Concurrency Problems

📘 Learn Concurrency Problems from zero

Concurrency problems reward a calm, disciplined process far more than cleverness. Use the same loop every time.

1. Read & restate. Say out loud what the threads are and what each must do. The decisive question is always: what state is shared, and what ordering must hold? Most "hard" concurrency problems become easy once you name these two things.
2. Pin the constraints. Number of threads, fixed vs. dynamic? Is output order required, or just correctness? Bounded resources (buffer size, N philosophers)? Termination condition? These dictate the primitive.
3. Brute force first — and make it correct, not fast. Start with one big lock (synchronized) around all shared state. A correct serialized version is your baseline; never optimize before it works. This also exposes exactly which sections actually contend.
4. Spot the pattern. Map the problem to a canonical shape: mutual exclusion (locks/atomics), signaling/ordering (semaphores, condition variables, latches), rendezvous (barriers), producer–consumer (blocking queues), or deadlock avoidance (lock ordering / arbiter). Name it before you code.
5. Optimize deliberately. Shrink critical sections, swap a global lock for fine-grained locks or lock-free atomics, partition work across a pool and reduce. Each step trades simplicity for throughput — justify it.
6. Edge cases & correctness checks. Spurious wakeups (always re-check the condition in a while loop, never an if), deadlock (hold-and-wait + circular wait), livelock, starvation/fairness, and clean shutdown. Reason about the worst interleaving, not the happy path.
7. Test. Run with many threads and high iteration counts; concurrency bugs are probabilistic. State your invariant ("at most N at the table," "H:O is 2:1 in every prefix") and argue why no interleaving breaks it.
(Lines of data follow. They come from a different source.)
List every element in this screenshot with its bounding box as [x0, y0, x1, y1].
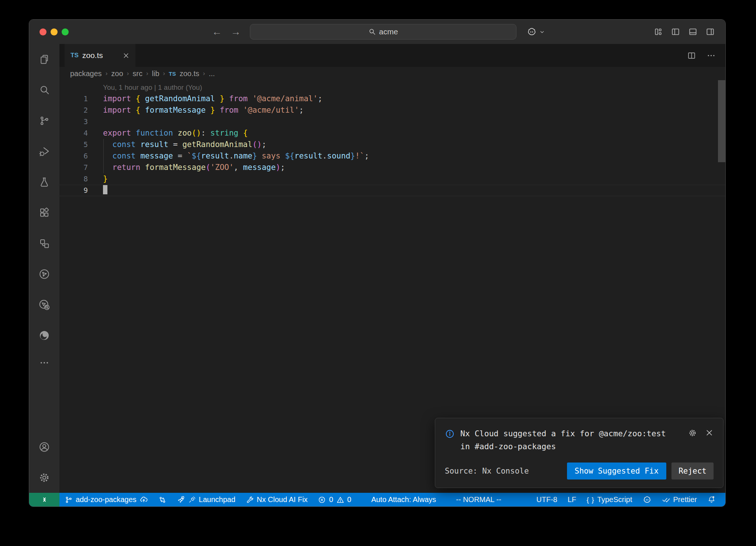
cloud-upload-icon — [140, 495, 148, 504]
launchpad-label: Launchpad — [199, 495, 236, 504]
line-number: 5 — [59, 139, 103, 150]
settings-gear-icon[interactable] — [29, 462, 59, 493]
branch-name: add-zoo-packages — [76, 495, 137, 504]
copilot-menu-button[interactable] — [527, 20, 545, 44]
notification-settings-gear-icon[interactable] — [688, 429, 697, 437]
tab-zoo-ts[interactable]: TS zoo.ts — [65, 44, 135, 67]
remote-explorer-icon[interactable] — [29, 228, 59, 259]
code-line[interactable]: 5 const result = getRandomAnimal(); — [59, 139, 725, 150]
close-tab-icon[interactable] — [123, 52, 130, 59]
eol-status[interactable]: LF — [563, 493, 581, 506]
nx-cloud-ai-fix-status[interactable]: Nx Cloud AI Fix — [241, 493, 313, 506]
line-number: 6 — [59, 150, 103, 162]
notification-message: Nx Cloud suggested a fix for @acme/zoo:t… — [460, 427, 674, 453]
auto-attach-status[interactable]: Auto Attach: Always — [366, 493, 441, 506]
remote-indicator-icon — [40, 495, 49, 504]
nx-cloud-icon[interactable] — [29, 289, 59, 320]
vim-block-cursor — [103, 185, 107, 194]
line-number: 1 — [59, 93, 103, 105]
bell-dot-icon — [707, 495, 716, 504]
prettier-status[interactable]: Prettier — [657, 493, 702, 506]
go-forward-button[interactable]: → — [231, 26, 241, 38]
code-line[interactable]: 6 const message = `${result.name} says $… — [59, 150, 725, 162]
zoom-window-button[interactable] — [62, 28, 69, 35]
breadcrumb-separator: › — [106, 70, 108, 77]
remote-indicator[interactable] — [29, 493, 59, 506]
activity-bar — [29, 44, 59, 493]
customize-layout-icon[interactable] — [653, 27, 663, 37]
command-center-search[interactable]: acme — [250, 24, 516, 40]
toggle-secondary-sidebar-icon[interactable] — [705, 27, 715, 37]
explorer-icon[interactable] — [29, 44, 59, 75]
notifications-status[interactable] — [702, 493, 721, 506]
more-icon[interactable] — [29, 351, 59, 375]
typescript-file-icon: TS — [71, 52, 79, 59]
code-line[interactable]: 3 — [59, 116, 725, 127]
code-line[interactable]: 8} — [59, 173, 725, 185]
launchpad-status[interactable]: Launchpad — [172, 493, 241, 506]
go-back-button[interactable]: ← — [212, 26, 222, 38]
info-icon — [445, 427, 455, 453]
edge-browser-icon[interactable] — [29, 320, 59, 351]
encoding-status[interactable]: UTF-8 — [531, 493, 563, 506]
language-label: TypeScript — [597, 495, 632, 504]
code-line[interactable]: 2import { formatMessage } from '@acme/ut… — [59, 105, 725, 116]
reject-button[interactable]: Reject — [671, 463, 714, 480]
copilot-status[interactable] — [638, 493, 657, 506]
code-editor[interactable]: You, 1 hour ago | 1 author (You) 1import… — [59, 80, 725, 493]
split-editor-icon[interactable] — [687, 51, 696, 60]
check-double-icon — [662, 495, 670, 504]
git-branch-status[interactable]: add-zoo-packages — [59, 493, 153, 506]
show-suggested-fix-button[interactable]: Show Suggested Fix — [567, 463, 667, 480]
toggle-primary-sidebar-icon[interactable] — [671, 27, 680, 37]
status-bar: add-zoo-packages — [29, 493, 725, 506]
close-window-button[interactable] — [39, 28, 47, 35]
problems-status[interactable]: 0 0 — [313, 493, 356, 506]
search-icon[interactable] — [29, 75, 59, 105]
git-blame-annotation: You, 1 hour ago | 1 author (You) — [103, 82, 725, 93]
run-and-debug-icon[interactable] — [29, 136, 59, 167]
breadcrumb-separator: › — [127, 70, 129, 77]
code-line[interactable]: 9 — [59, 185, 725, 196]
breadcrumb-separator: › — [203, 70, 205, 77]
warning-count: 0 — [347, 495, 351, 504]
title-bar: ← → acme — [29, 20, 725, 44]
line-number: 9 — [59, 185, 103, 196]
vertical-scrollbar[interactable] — [718, 80, 725, 162]
tab-label: zoo.ts — [82, 51, 103, 60]
breadcrumb-segment[interactable]: packages — [70, 69, 102, 78]
breadcrumb-file[interactable]: zoo.ts — [179, 69, 199, 78]
git-compare-status[interactable] — [153, 493, 172, 506]
more-actions-icon[interactable] — [707, 51, 716, 60]
line-number: 2 — [59, 105, 103, 116]
language-status[interactable]: { } TypeScript — [581, 493, 637, 506]
breadcrumb-segment[interactable]: zoo — [111, 69, 123, 78]
nx-fix-label: Nx Cloud AI Fix — [257, 495, 308, 504]
testing-icon[interactable] — [29, 167, 59, 197]
notification-toast: Nx Cloud suggested a fix for @acme/zoo:t… — [435, 418, 724, 488]
breadcrumb-more[interactable]: ... — [209, 69, 215, 78]
vim-mode-status[interactable]: -- NORMAL -- — [451, 493, 506, 506]
close-icon[interactable] — [705, 429, 714, 437]
warning-triangle-icon — [336, 496, 344, 504]
toggle-panel-icon[interactable] — [688, 27, 698, 37]
eol-label: LF — [568, 495, 576, 504]
accounts-icon[interactable] — [29, 431, 59, 462]
encoding-label: UTF-8 — [536, 495, 557, 504]
code-line[interactable]: 1import { getRandomAnimal } from '@acme/… — [59, 93, 725, 105]
window-controls — [39, 28, 69, 35]
search-value: acme — [379, 27, 398, 36]
error-circle-icon — [318, 496, 326, 504]
code-line[interactable]: 7 return formatMessage('ZOO', message); — [59, 162, 725, 173]
breadcrumb-segment[interactable]: lib — [152, 69, 159, 78]
breadcrumb-separator: › — [146, 70, 148, 77]
breadcrumb-separator: › — [163, 70, 165, 77]
code-line[interactable]: 4export function zoo(): string { — [59, 127, 725, 139]
minimize-window-button[interactable] — [51, 28, 58, 35]
extensions-icon[interactable] — [29, 197, 59, 228]
source-control-icon[interactable] — [29, 105, 59, 136]
breadcrumb-segment[interactable]: src — [133, 69, 142, 78]
tab-bar: TS zoo.ts — [59, 44, 725, 67]
nx-console-icon[interactable] — [29, 259, 59, 289]
code-lines: 1import { getRandomAnimal } from '@acme/… — [59, 93, 725, 196]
Be encouraged: the primitive almost always falls out of step 4 once you've honestly answered step 1.

✨ Added by the guide to build intuition — not from the source course.

🎯 Guided practice

Worked example: Building H2O (Problem 12). Hydrogen and oxygen threads each call a hydrogen() / oxygen() method that takes a "release" runnable; you must release them in groups that form one water molecule — exactly 2 H and 1 O bonding together before any thread of the next molecule proceeds.

Step 1 — name the shared state and ordering. Two requirements jump out: (a) a ratio constraint — never let 3 H bond, or 2 O, in one group; and (b) a rendezvous — the three threads of one molecule must all arrive before any are released. That second word, "rendezvous," is the loudest signal.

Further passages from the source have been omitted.